Extracted page text data:
======

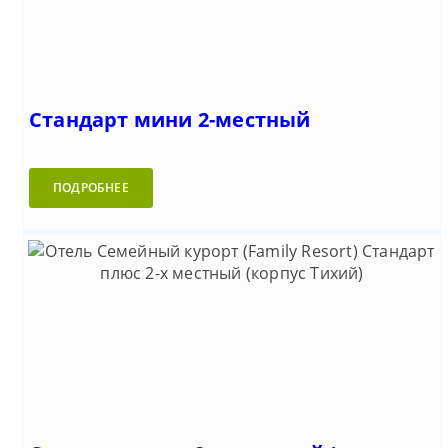
Стандарт мини 2-местный
ПОДРОБНЕЕ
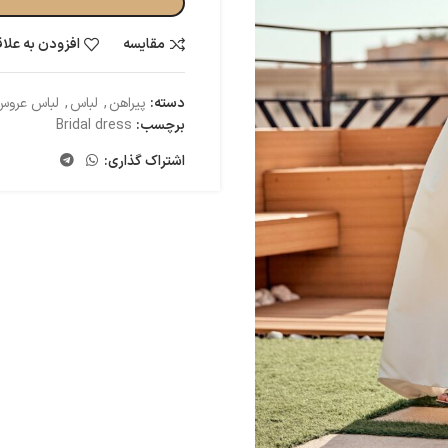
مقایسه
افزودن به علا
دسته:
پیراهن
,
لباس
,
لباس عروس 
برچسب:
Bridal dress
اشتراک گذاری:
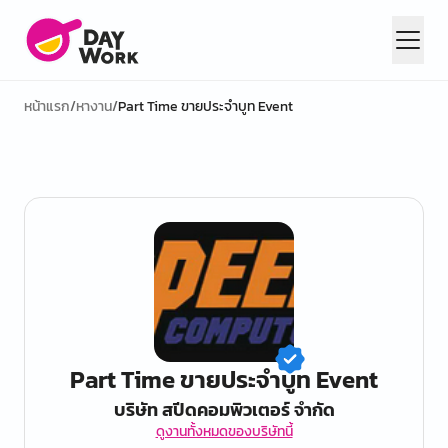
หน้าแรก
/
หางาน
/
Part Time ขายประจำบูท Event
Part Time ขายประจำบูท Event
บริษัท สปีดคอมพิวเตอร์ จำกัด
ดูงานทั้งหมดของบริษัทนี้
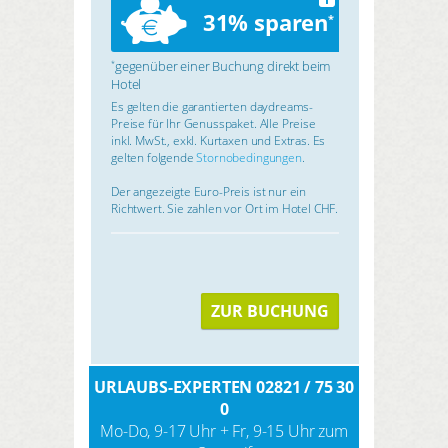
31% sparen
*
gegenüber einer Buchung direkt beim
*
Hotel
Es gelten die garantierten daydreams-
Preise für Ihr Genusspaket. Alle Preise
inkl. MwSt., exkl. Kurtaxen und Extras. Es
gelten folgende
Stornobedingungen
.
Der angezeigte Euro-Preis ist nur ein
Richtwert. Sie zahlen vor Ort im Hotel CHF.
ZUR BUCHUNG
URLAUBS-EXPERTEN 02821 / 75 30
0
Mo-Do, 9-17 Uhr + Fr, 9-15 Uhr zum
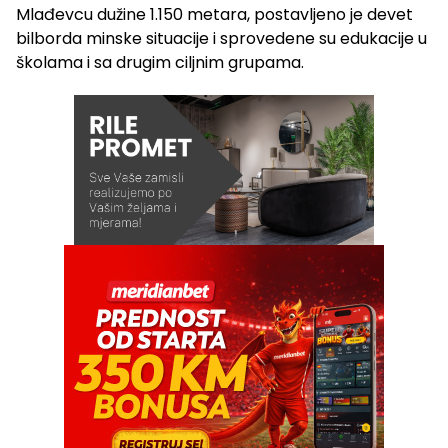
Mlađevcu dužine 1.150 metara, postavljeno je devet
bilborda minske situacije i sprovedene su edukacije u
školama i sa drugim ciljnim grupama.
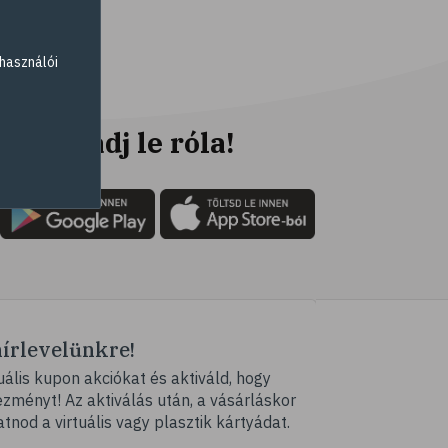
# folyadékfogyasztás
# strand
használói
# strandolás
# strandétel
# kalória
Ne maradj le róla!
# hányinger
# hányás
# utazási betegség
# szédülés
# tengeribetegség
# szabadidő
hírlevelünkre!
# pihenés
ális kupon akciókat és aktiváld, hogy
# kikapcsolódás
ményt! Az aktiválás után, a vásárláskor
# Valentin-nap
atnod a virtuális vagy plasztik kártyádat.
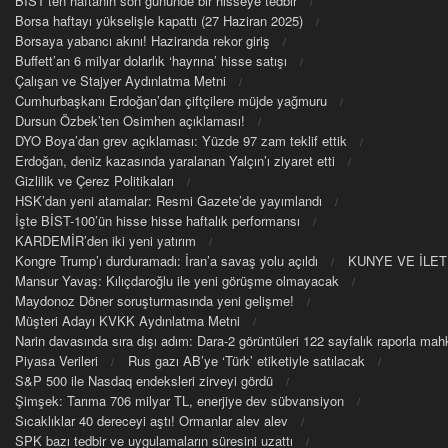
BİST’ten haftanın son gününde bir hisseye tedbir
Borsa haftayı yükselişle kapattı (27 Haziran 2025)
Borsaya yabancı akını! Haziranda rekor giriş
Buffett’an 6 milyar dolarlık ‘hayrına’ hisse satışı
Çalışan ve Stajyer Aydınlatma Metni
Cumhurbaşkanı Erdoğan’dan çiftçilere müjde yağmuru
Dursun Özbek’ten Osimhen açıklaması!
DYO Boya’dan grev açıklaması: Yüzde 97 zam teklif ettik
Erdoğan, deniz kazasında yaralanan Yalçın’ı ziyaret etti
Gizlilik ve Çerez Politikaları
HSK’dan yeni atamalar: Resmi Gazete’de yayımlandı
İşte BİST-100’ün hisse hisse haftalık performansı
KARDEMİR’den iki yeni yatırım
Kongre Trump’ı durduramadı: İran’a savaş yolu açıldı
KUNYE VE İLET
Mansur Yavaş: Kılıçdaroğlu ile yeni görüşme olmayacak
Maydonoz Döner soruşturmasında yeni gelişme!
Müşteri Adayı KVKK Aydınlatma Metni
Narin davasında sıra dışı adım: Dara-2 görüntüleri 122 sayfalık raporla m
Piyasa Verileri
Rus gazı AB’ye ‘Türk’ etiketiyle satılacak
S&P 500 ile Nasdaq endeksleri zirveyi gördü
Şimşek: Tarıma 706 milyar TL, enerjiye dev sübvansiyon
Sıcaklıklar 40 dereceyi aştı! Ormanlar alev alev
SPK bazı tedbir ve uygulamaların süresini uzattı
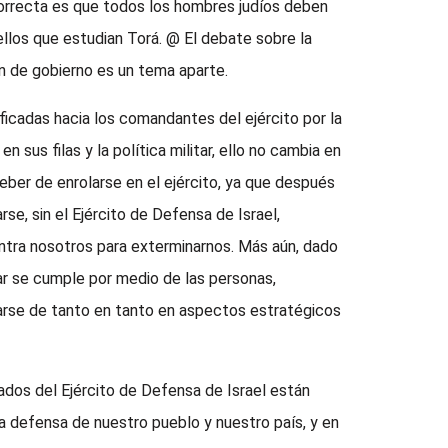
 correcta es que todos los hombres judíos deben
quellos que estudian Torá. @ El debate sobre la
ón de gobierno es un tema aparte.
ificadas hacia los comandantes del ejército por la
 sus filas y la política militar, ello no cambia en
deber de enrolarse en el ejército, ya que después
se, sin el Ejército de Defensa de Israel,
ntra nosotros para exterminarnos. Más aún, dado
tar se cumple por medio de las personas,
rse de tanto en tanto en aspectos estratégicos
ados del Ejército de Defensa de Israel están
 defensa de nuestro pueblo y nuestro país, y en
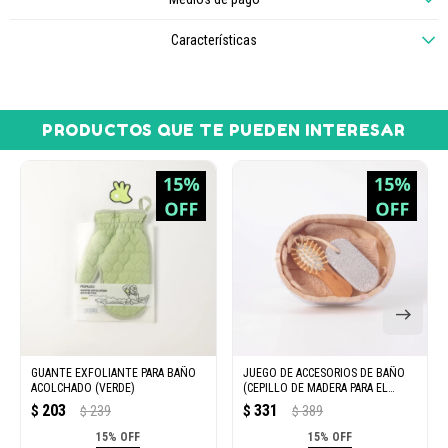
Características
PRODUCTOS QUE TE PUEDEN INTERESAR
GUANTE EXFOLIANTE PARA BAÑO
JUEGO DE ACCESORIOS DE BAÑO
ACOLCHADO (VERDE)
(CEPILLO DE MADERA PARA EL
PELO)
203
331
$
239
$
389
$
$
15% OFF
15% OFF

======

▶ **ACTIVITY**: Reproduce all of the entries above word for word, but leave out their pictures.

▶ **SOLUTION FOR THIS PROBLEM**:
Стандарт мини 2-местный
ПОДРОБНЕЕ
مقایسه
افزودن به علا
دسته:
پیراهن
,
لباس
,
لباس عروس 
برچسب:
Bridal dress
اشتراک گذاری:
หน้าแรก
/
หางาน
/
Part Time ขายประจำบูท Event
Part Time ขายประจำบูท Event
บริษัท สปีดคอมพิวเตอร์ จำกัด
ดูงานทั้งหมดของบริษัทนี้
31% sparen
*
gegenüber einer Buchung direkt beim
*
Hotel
Es gelten die garantierten daydreams-
Preise für Ihr Genusspaket. Alle Preise
inkl. MwSt., exkl. Kurtaxen und Extras. Es
gelten folgende
Stornobedingungen
.
Der angezeigte Euro-Preis ist nur ein
Richtwert. Sie zahlen vor Ort im Hotel CHF.
ZUR BUCHUNG
URLAUBS-EXPERTEN 02821 / 75 30
0
Mo-Do, 9-17 Uhr + Fr, 9-15 Uhr zum
Mlađevcu dužine 1.150 metara, postavljeno je devet
bilborda minske situacije i sprovedene su edukacije u
školama i sa drugim ciljnim grupama.
# folyadékfogyasztás
# strand
használói
# strandolás
# strandétel
# kalória
Ne maradj le róla!
# hányinger
# hányás
# utazási betegség
# szédülés
# tengeribetegség
# szabadidő
hírlevelünkre!
# pihenés
ális kupon akciókat és aktiváld, hogy
# kikapcsolódás
ményt! Az aktiválás után, a vásárláskor
# Valentin-nap
atnod a virtuális vagy plasztik kártyádat.
BİST’ten haftanın son gününde bir hisseye tedbir
Borsa haftayı yükselişle kapattı (27 Haziran 2025)
Borsaya yabancı akını! Haziranda rekor giriş
Buffett’an 6 milyar dolarlık ‘hayrına’ hisse satışı
Çalışan ve Stajyer Aydınlatma Metni
Cumhurbaşkanı Erdoğan’dan çiftçilere müjde yağmuru
Dursun Özbek’ten Osimhen açıklaması!
DYO Boya’dan grev açıklaması: Yüzde 97 zam teklif ettik
Erdoğan, deniz kazasında yaralanan Yalçın’ı ziyaret etti
Gizlilik ve Çerez Politikaları
HSK’dan yeni atamalar: Resmi Gazete’de yayımlandı
İşte BİST-100’ün hisse hisse haftalık performansı
KARDEMİR’den iki yeni yatırım
Kongre Trump’ı durduramadı: İran’a savaş yolu açıldı
KUNYE VE İLET
Mansur Yavaş: Kılıçdaroğlu ile yeni görüşme olmayacak
Maydonoz Döner soruşturmasında yeni gelişme!
Müşteri Adayı KVKK Aydınlatma Metni
Narin davasında sıra dışı adım: Dara-2 görüntüleri 122 sayfalık raporla m
Piyasa Verileri
Rus gazı AB’ye ‘Türk’ etiketiyle satılacak
S&P 500 ile Nasdaq endeksleri zirveyi gördü
Şimşek: Tarıma 706 milyar TL, enerjiye dev sübvansiyon
Sıcaklıklar 40 dereceyi aştı! Ormanlar alev alev
SPK bazı tedbir ve uygulamaların süresini uzattı
 correcta es que todos los hombres judíos deben
quellos que estudian Torá. @ El debate sobre la
ón de gobierno es un tema aparte.
ificadas hacia los comandantes del ejército por la
 sus filas y la política militar, ello no cambia en
deber de enrolarse en el ejército, ya que después
se, sin el Ejército de Defensa de Israel,
ntra nosotros para exterminarnos. Más aún, dado
tar se cumple por medio de las personas,
rse de tanto en tanto en aspectos estratégicos
ados del Ejército de Defensa de Israel están
 defensa de nuestro pueblo y nuestro país, y en
Características
PRODUCTOS QUE TE PUEDEN INTERESAR
GUANTE EXFOLIANTE PARA BAÑO
JUEGO DE ACCESORIOS DE BAÑO
ACOLCHADO (VERDE)
(CEPILLO DE MADERA PARA EL
PELO)
203
331
$
239
$
389
$
$
15% OFF
15% OFF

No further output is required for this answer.